I figure out how to have it monitor the RSS Feed, but I am stuck there because it does not load the full feed (the link that is in the short feed).

Do you know if there is any way for me to use DT do this?

Best regards
Bjorkollur

Welcome @Bjorkollur :slightly_smiling_face:

“Full feed” vs. “short feed” is confused terminology, there is just one feed.

DEVONthink does download/parse the (full) feed. But many feeds don’t include the full text of articles, because the owner wants you to open their website. Often because of audience metrics or revenue from ad impressions.

Some dedicated RSS readers have options to get around this. For example NetNewsWire, which can use Safari’s reader mode to download and display the linked page in full. Maybe this is what you have in mind.

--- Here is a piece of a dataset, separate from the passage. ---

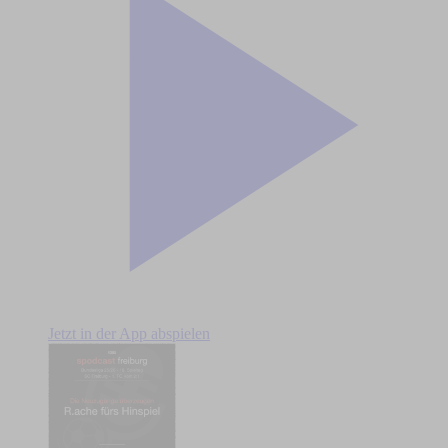
Jetzt in der App abspielen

I don’t keep feeds that only serve an excerpt in DEVONthink. Your question made me dig a little.

According to this thread: Question: RSS feed Articles (read more) scraper, changing the Feed Format to something other than Automatic downloads the original web page, like NNW’s reader view. That should get you what you want, as long as the URL of the feed item links to the original page. Just set the format to PDF (One Page) or PDF (Paginated).

I’ve never played around with changing the Feed Format, because I thought this was a Global setting only. I somehow missed that you can change the format for individual feeds in the Info > Generic inspector :smiley:

4 Likes

While it is correct you can change the default feed format for RSS articles in Settings > RSS, two things to consider…

  1. The article isn’t magically coming in as a PDF. Instead it is converted via downloading and conversion just as converting a bookmark to PDF or clipping web content. This takes more time and consistent bandwidth.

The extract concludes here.